Better Online Shopping - UX Case Study
Role:
UX Researcher, UX Designer, UI Designer
Tools:
Figma, User Interviews, Prototyping, Usability Testing
Timeline:
12 Weeks
February 2024 - May 2024
Course:
User Experience
Overview and Context
Shopping online is convenient, but for clothing, users can’t try items on. Because every brand sizes differently, shoppers rely on guesswork, memory, and long size charts, which leads to frustration and returns. This case study explores how UX can reduce that friction and help users confidently select the right size before checkout.
Problem: Users hesitate to buy form‑fitting clothes online because sizing varies across brands, and size charts are overwhelming.
Solution: A brand‑comparison sizing experience that shows how products fit relative to brands users already trust.
Impact: Faster decisions, reduced hesitation, fewer returns, and higher confidence at checkout.
Problem:
Users struggle to confidently buy form‑fitting clothing online due to brand inconsistency, cognitive overload, and unclear fit guidance.
Goals:
Reducing confusion around sizing.
Making size information quicker and easier to understand.
Comparing brand fit expectations.
Research
Research Objectives:
Understand how users currently choose clothing sizes online.
Identify frustrations with sizing charts and brand inconsistency.

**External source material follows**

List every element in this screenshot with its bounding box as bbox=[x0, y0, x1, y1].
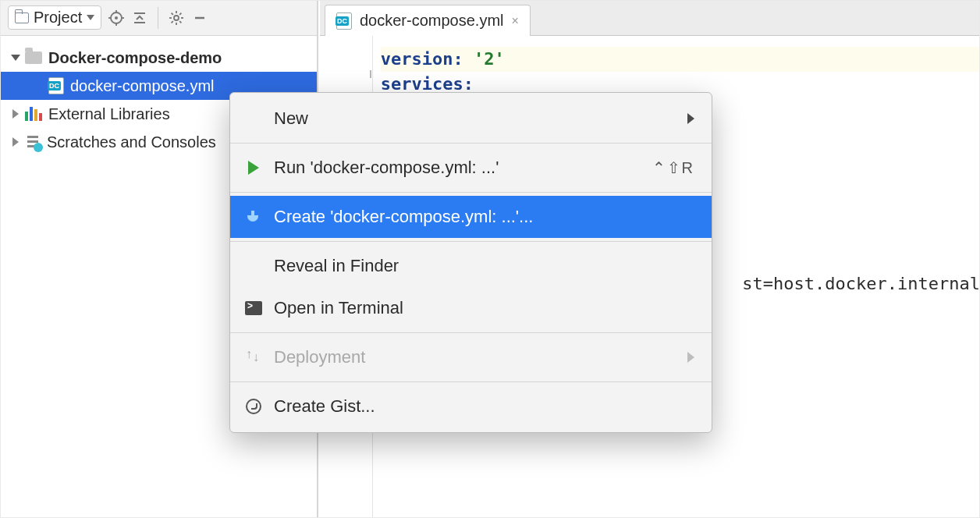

Discover what features help users feel confident when purchasing.
Methodology:
1-on-1 user interviews
Empathy mapping (click here to view)
Persona creation (click here to view)
Key Insights:
Users rely on brand familiarity rather than measurements.

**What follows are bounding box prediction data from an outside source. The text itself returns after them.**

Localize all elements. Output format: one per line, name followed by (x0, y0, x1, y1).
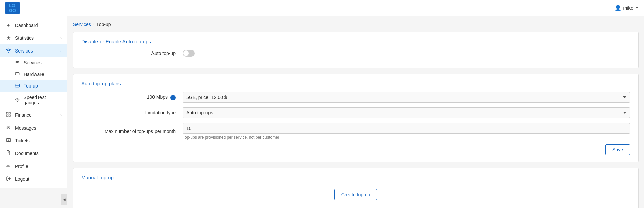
sidebar-item-tickets[interactable]: Tickets (0, 134, 67, 147)
topbar: LOGO 👤 mike ▼ (0, 0, 644, 16)
limitation-type-select[interactable]: Auto top-ups Manual None (183, 107, 630, 118)
user-name: mike (623, 5, 634, 11)
manual-topup-title: Manual top-up (81, 175, 630, 180)
sidebar-sub-label: Services (24, 60, 42, 65)
sidebar-item-label: Messages (15, 125, 36, 131)
plans-100mbps-select[interactable]: 5GB, price: 12.00 $ 10GB, price: 20.00 $… (183, 92, 630, 103)
logout-icon (5, 176, 11, 182)
messages-icon: ✉ (5, 125, 11, 131)
user-menu[interactable]: 👤 mike ▼ (615, 5, 639, 11)
svg-rect-2 (15, 85, 20, 86)
sidebar-item-label: Statistics (15, 35, 34, 41)
max-topups-row: Max number of top-ups per month Top-ups … (81, 123, 630, 140)
svg-rect-0 (15, 73, 19, 75)
sidebar-item-speedtest[interactable]: SpeedTest gauges (0, 92, 67, 108)
breadcrumb-current: Top-up (96, 22, 111, 27)
tickets-icon (5, 138, 11, 143)
sidebar-item-label: Tickets (15, 138, 30, 143)
main-content: Services › Top-up Disable or Enable Auto… (67, 16, 644, 208)
chevron-right-icon: › (60, 36, 62, 40)
svg-rect-6 (9, 115, 10, 116)
svg-rect-5 (6, 115, 8, 116)
plans-100mbps-select-wrap: 5GB, price: 12.00 $ 10GB, price: 20.00 $… (183, 92, 630, 103)
sidebar-item-documents[interactable]: Documents (0, 147, 67, 160)
auto-topup-title: Disable or Enable Auto top-ups (81, 39, 630, 44)
sidebar-item-logout[interactable]: Logout (0, 173, 67, 185)
wifi-icon (5, 48, 11, 54)
sidebar-item-label: Logout (15, 176, 29, 182)
plans-card: Auto top-up plans 100 Mbps i 5GB, price:… (73, 74, 639, 162)
sidebar-sub-label: Hardware (24, 72, 44, 77)
sidebar-item-label: Profile (15, 164, 28, 169)
logo: LOGO (5, 2, 20, 14)
sidebar-collapse-button[interactable]: ◀ (61, 194, 67, 205)
breadcrumb-separator: › (93, 22, 94, 27)
create-topup-wrap: Create top-up (81, 186, 630, 203)
documents-icon (5, 150, 11, 157)
sidebar-sub-label: Top-up (24, 83, 38, 89)
sidebar-item-profile[interactable]: ✏ Profile (0, 160, 67, 173)
chevron-right-icon: › (60, 49, 62, 53)
plans-title: Auto top-up plans (81, 81, 630, 86)
auto-topup-card: Disable or Enable Auto top-ups Auto top-… (73, 32, 639, 68)
help-text: Top-ups are provisioned per service, not… (183, 135, 630, 140)
manual-topup-card: Manual top-up Create top-up (73, 168, 639, 208)
sidebar-item-label: Dashboard (15, 23, 38, 28)
plans-100mbps-row: 100 Mbps i 5GB, price: 12.00 $ 10GB, pri… (81, 92, 630, 103)
chevron-right-icon: › (60, 113, 62, 117)
dashboard-icon: ⊞ (5, 22, 11, 28)
sidebar-item-statistics[interactable]: ★ Statistics › (0, 32, 67, 44)
hardware-icon (14, 71, 20, 77)
svg-rect-3 (6, 112, 8, 114)
info-icon[interactable]: i (170, 95, 176, 100)
sidebar-item-topup[interactable]: Top-up (0, 80, 67, 92)
user-icon: 👤 (615, 5, 621, 11)
layout: ⊞ Dashboard ★ Statistics › Services › Se… (0, 16, 644, 208)
sidebar-item-label: Services (15, 48, 33, 54)
sidebar-wrapper: ⊞ Dashboard ★ Statistics › Services › Se… (0, 16, 67, 208)
sidebar-item-sub-services[interactable]: Services (0, 57, 67, 68)
plans-100mbps-label: 100 Mbps i (81, 94, 183, 100)
profile-icon: ✏ (5, 163, 11, 169)
svg-rect-4 (9, 112, 10, 114)
breadcrumb: Services › Top-up (73, 22, 639, 27)
finance-icon (5, 112, 11, 118)
auto-topup-toggle[interactable] (183, 50, 195, 57)
auto-topup-toggle-wrap (183, 50, 630, 57)
sidebar: ⊞ Dashboard ★ Statistics › Services › Se… (0, 16, 67, 188)
sidebar-item-label: Documents (15, 151, 39, 156)
breadcrumb-parent[interactable]: Services (73, 22, 91, 27)
limitation-type-select-wrap: Auto top-ups Manual None (183, 107, 630, 118)
logo-text: LOGO (9, 3, 16, 13)
chevron-down-icon: ▼ (635, 6, 639, 10)
sidebar-sub-label: SpeedTest gauges (24, 95, 62, 105)
auto-topup-row: Auto top-up (81, 50, 630, 57)
max-topups-input[interactable] (183, 123, 630, 134)
topup-icon (14, 83, 20, 89)
max-topups-label: Max number of top-ups per month (81, 129, 183, 134)
sidebar-item-messages[interactable]: ✉ Messages (0, 122, 67, 134)
save-btn-row: Save (81, 144, 630, 155)
limitation-type-row: Limitation type Auto top-ups Manual None (81, 107, 630, 118)
limitation-type-label: Limitation type (81, 110, 183, 115)
sidebar-item-dashboard[interactable]: ⊞ Dashboard (0, 19, 67, 32)
sidebar-item-services[interactable]: Services › (0, 44, 67, 57)
max-topups-input-wrap: Top-ups are provisioned per service, not… (183, 123, 630, 140)
save-button[interactable]: Save (605, 144, 630, 155)
star-icon: ★ (5, 35, 11, 41)
sidebar-item-finance[interactable]: Finance › (0, 108, 67, 122)
speedtest-icon (14, 97, 20, 103)
wifi-sub-icon (14, 60, 20, 65)
create-topup-button[interactable]: Create top-up (334, 189, 377, 200)
sidebar-item-label: Finance (15, 112, 32, 118)
auto-topup-label: Auto top-up (81, 50, 183, 56)
sidebar-item-hardware[interactable]: Hardware (0, 68, 67, 80)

Size charts feel overwhelming and tedious.
Inconsistent sizing between brands creates hesitation.
Users want quick, simple sizing feedback instead of deep measurement tables.
Empathy Mapping
Persona
Problem/Need Statement
Online shoppers need a way to purchase form-fitting clothing of the correct size, but this is confusing because sizing across multiple brands is inconsistent.

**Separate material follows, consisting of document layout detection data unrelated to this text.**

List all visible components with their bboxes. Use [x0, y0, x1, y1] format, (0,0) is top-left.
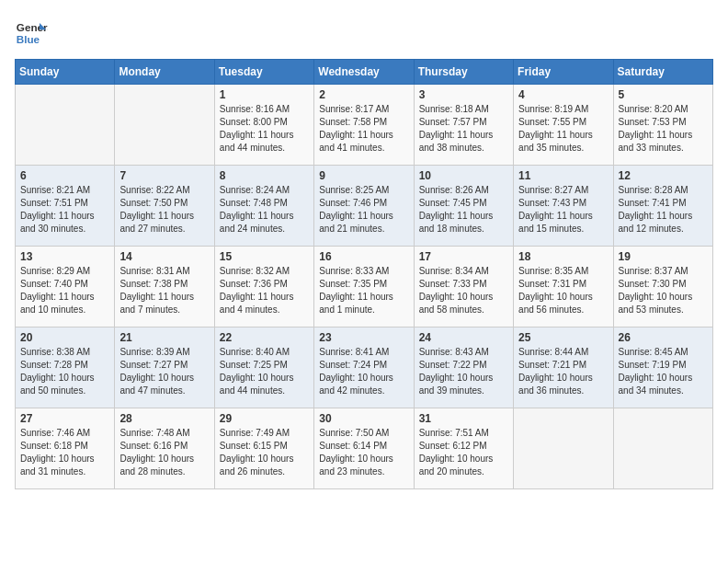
- day-number: 8: [220, 169, 309, 182]
- calendar-cell: [514, 408, 613, 489]
- calendar-cell: 4Sunrise: 8:19 AM Sunset: 7:55 PM Daylig…: [514, 85, 613, 166]
- day-info: Sunrise: 8:38 AM Sunset: 7:28 PM Dayligh…: [20, 346, 109, 397]
- calendar-cell: 1Sunrise: 8:16 AM Sunset: 8:00 PM Daylig…: [214, 85, 313, 166]
- day-info: Sunrise: 8:25 AM Sunset: 7:46 PM Dayligh…: [319, 184, 408, 236]
- day-info: Sunrise: 8:24 AM Sunset: 7:48 PM Dayligh…: [220, 184, 309, 236]
- weekday-header: Thursday: [414, 60, 513, 85]
- day-number: 7: [119, 169, 209, 182]
- calendar-cell: 30Sunrise: 7:50 AM Sunset: 6:14 PM Dayli…: [314, 408, 414, 489]
- day-number: 24: [419, 331, 508, 344]
- day-number: 16: [319, 250, 408, 263]
- day-info: Sunrise: 8:17 AM Sunset: 7:58 PM Dayligh…: [319, 103, 408, 155]
- day-number: 31: [419, 412, 508, 425]
- calendar-cell: 26Sunrise: 8:45 AM Sunset: 7:19 PM Dayli…: [613, 327, 712, 408]
- day-info: Sunrise: 8:26 AM Sunset: 7:45 PM Dayligh…: [419, 184, 508, 236]
- calendar-header: SundayMondayTuesdayWednesdayThursdayFrid…: [16, 60, 713, 85]
- day-number: 28: [119, 412, 209, 425]
- calendar-cell: [16, 85, 115, 166]
- calendar-cell: 14Sunrise: 8:31 AM Sunset: 7:38 PM Dayli…: [115, 247, 214, 327]
- calendar-cell: 16Sunrise: 8:33 AM Sunset: 7:35 PM Dayli…: [314, 247, 414, 327]
- day-info: Sunrise: 8:27 AM Sunset: 7:43 PM Dayligh…: [518, 184, 608, 236]
- calendar-cell: 27Sunrise: 7:46 AM Sunset: 6:18 PM Dayli…: [16, 408, 115, 489]
- day-info: Sunrise: 8:16 AM Sunset: 8:00 PM Dayligh…: [220, 103, 309, 155]
- calendar-cell: 28Sunrise: 7:48 AM Sunset: 6:16 PM Dayli…: [115, 408, 214, 489]
- weekday-header: Wednesday: [314, 60, 414, 85]
- weekday-header: Friday: [514, 60, 613, 85]
- day-number: 29: [220, 412, 309, 425]
- day-number: 21: [119, 331, 209, 344]
- calendar-cell: 2Sunrise: 8:17 AM Sunset: 7:58 PM Daylig…: [314, 85, 414, 166]
- svg-text:Blue: Blue: [17, 33, 40, 45]
- day-number: 4: [518, 88, 608, 101]
- day-info: Sunrise: 8:34 AM Sunset: 7:33 PM Dayligh…: [419, 265, 508, 316]
- calendar-body: 1Sunrise: 8:16 AM Sunset: 8:00 PM Daylig…: [16, 85, 713, 489]
- calendar-cell: 11Sunrise: 8:27 AM Sunset: 7:43 PM Dayli…: [514, 166, 613, 247]
- weekday-header: Monday: [115, 60, 214, 85]
- day-number: 19: [619, 250, 708, 263]
- day-number: 11: [518, 169, 608, 182]
- calendar-cell: 17Sunrise: 8:34 AM Sunset: 7:33 PM Dayli…: [414, 247, 513, 327]
- day-info: Sunrise: 8:41 AM Sunset: 7:24 PM Dayligh…: [319, 346, 408, 397]
- day-number: 26: [619, 331, 708, 344]
- calendar-cell: 21Sunrise: 8:39 AM Sunset: 7:27 PM Dayli…: [115, 327, 214, 408]
- day-info: Sunrise: 7:49 AM Sunset: 6:15 PM Dayligh…: [220, 427, 309, 478]
- calendar-week-row: 27Sunrise: 7:46 AM Sunset: 6:18 PM Dayli…: [16, 408, 713, 489]
- day-info: Sunrise: 8:19 AM Sunset: 7:55 PM Dayligh…: [518, 103, 608, 155]
- calendar-cell: 13Sunrise: 8:29 AM Sunset: 7:40 PM Dayli…: [16, 247, 115, 327]
- day-number: 20: [20, 331, 109, 344]
- calendar-cell: 31Sunrise: 7:51 AM Sunset: 6:12 PM Dayli…: [414, 408, 513, 489]
- calendar-cell: 24Sunrise: 8:43 AM Sunset: 7:22 PM Dayli…: [414, 327, 513, 408]
- day-info: Sunrise: 8:20 AM Sunset: 7:53 PM Dayligh…: [619, 103, 708, 155]
- day-number: 23: [319, 331, 408, 344]
- weekday-header: Saturday: [613, 60, 712, 85]
- calendar-cell: 25Sunrise: 8:44 AM Sunset: 7:21 PM Dayli…: [514, 327, 613, 408]
- day-number: 9: [319, 169, 408, 182]
- day-info: Sunrise: 7:46 AM Sunset: 6:18 PM Dayligh…: [20, 427, 109, 478]
- day-number: 12: [619, 169, 708, 182]
- calendar-cell: 29Sunrise: 7:49 AM Sunset: 6:15 PM Dayli…: [214, 408, 313, 489]
- calendar-week-row: 13Sunrise: 8:29 AM Sunset: 7:40 PM Dayli…: [16, 247, 713, 327]
- day-info: Sunrise: 7:50 AM Sunset: 6:14 PM Dayligh…: [319, 427, 408, 478]
- calendar-cell: 22Sunrise: 8:40 AM Sunset: 7:25 PM Dayli…: [214, 327, 313, 408]
- day-info: Sunrise: 8:21 AM Sunset: 7:51 PM Dayligh…: [20, 184, 109, 236]
- calendar-week-row: 20Sunrise: 8:38 AM Sunset: 7:28 PM Dayli…: [16, 327, 713, 408]
- day-number: 1: [220, 88, 309, 101]
- day-info: Sunrise: 8:35 AM Sunset: 7:31 PM Dayligh…: [518, 265, 608, 316]
- calendar-cell: 9Sunrise: 8:25 AM Sunset: 7:46 PM Daylig…: [314, 166, 414, 247]
- calendar-week-row: 6Sunrise: 8:21 AM Sunset: 7:51 PM Daylig…: [16, 166, 713, 247]
- calendar-table: SundayMondayTuesdayWednesdayThursdayFrid…: [15, 59, 713, 489]
- day-number: 13: [20, 250, 109, 263]
- day-info: Sunrise: 8:44 AM Sunset: 7:21 PM Dayligh…: [518, 346, 608, 397]
- day-number: 18: [518, 250, 608, 263]
- calendar-cell: 7Sunrise: 8:22 AM Sunset: 7:50 PM Daylig…: [115, 166, 214, 247]
- logo-icon: General Blue: [15, 15, 48, 48]
- calendar-cell: 19Sunrise: 8:37 AM Sunset: 7:30 PM Dayli…: [613, 247, 712, 327]
- calendar-cell: 15Sunrise: 8:32 AM Sunset: 7:36 PM Dayli…: [214, 247, 313, 327]
- weekday-header: Sunday: [16, 60, 115, 85]
- day-info: Sunrise: 8:32 AM Sunset: 7:36 PM Dayligh…: [220, 265, 309, 316]
- logo: General Blue: [15, 15, 48, 48]
- day-info: Sunrise: 8:22 AM Sunset: 7:50 PM Dayligh…: [119, 184, 209, 236]
- day-number: 15: [220, 250, 309, 263]
- page-header: General Blue: [15, 15, 713, 48]
- day-number: 25: [518, 331, 608, 344]
- calendar-cell: 5Sunrise: 8:20 AM Sunset: 7:53 PM Daylig…: [613, 85, 712, 166]
- day-number: 5: [619, 88, 708, 101]
- day-number: 6: [20, 169, 109, 182]
- calendar-cell: 12Sunrise: 8:28 AM Sunset: 7:41 PM Dayli…: [613, 166, 712, 247]
- day-number: 14: [119, 250, 209, 263]
- day-info: Sunrise: 8:39 AM Sunset: 7:27 PM Dayligh…: [119, 346, 209, 397]
- calendar-cell: 3Sunrise: 8:18 AM Sunset: 7:57 PM Daylig…: [414, 85, 513, 166]
- calendar-week-row: 1Sunrise: 8:16 AM Sunset: 8:00 PM Daylig…: [16, 85, 713, 166]
- day-info: Sunrise: 8:33 AM Sunset: 7:35 PM Dayligh…: [319, 265, 408, 316]
- calendar-cell: 20Sunrise: 8:38 AM Sunset: 7:28 PM Dayli…: [16, 327, 115, 408]
- calendar-cell: 23Sunrise: 8:41 AM Sunset: 7:24 PM Dayli…: [314, 327, 414, 408]
- day-number: 17: [419, 250, 508, 263]
- day-number: 22: [220, 331, 309, 344]
- day-number: 10: [419, 169, 508, 182]
- weekday-header: Tuesday: [214, 60, 313, 85]
- day-info: Sunrise: 8:37 AM Sunset: 7:30 PM Dayligh…: [619, 265, 708, 316]
- calendar-cell: [115, 85, 214, 166]
- day-info: Sunrise: 8:40 AM Sunset: 7:25 PM Dayligh…: [220, 346, 309, 397]
- day-number: 27: [20, 412, 109, 425]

Ideation, Wireframes, and User Flows (click here to view)
How Might We:
How might we make online shoppers more confident in finding the correct size of form-fitting clothing due to inconsistency across different brands?
How might we help online shoppers be more confident in customer service to address incorrect sizing issues quickly?
How might we make online shoppers less confused about where to find the type/style of form-fitting clothing they want?
Concept
Introduce a brand size comparison feature that shows how a product fits relative to other popular brands that users already know.
Example: “Our Size: M | Nike Size: S”
This gives users context instead of raw measurements and gives them a reference point for clothes they might already have.
Prototyping
A low‐fidelity prototype (click here to view) was created in Figma to test layout, sizing, interaction, and navigation.
Key Features:
Minimal product layout.
Hover/click size info.
Brand comparison sizing.
After iteration, a high‐fidelity prototype was introduced:
Clean, minimal UI.
Improved hierarchy.
Interactive size comparison.
Better spacing and readability.
Usability Testing
Task: Users were asked to purchase a shirt using the prototype.
Observations:
Users navigated quickly to the “Shirts” carousel.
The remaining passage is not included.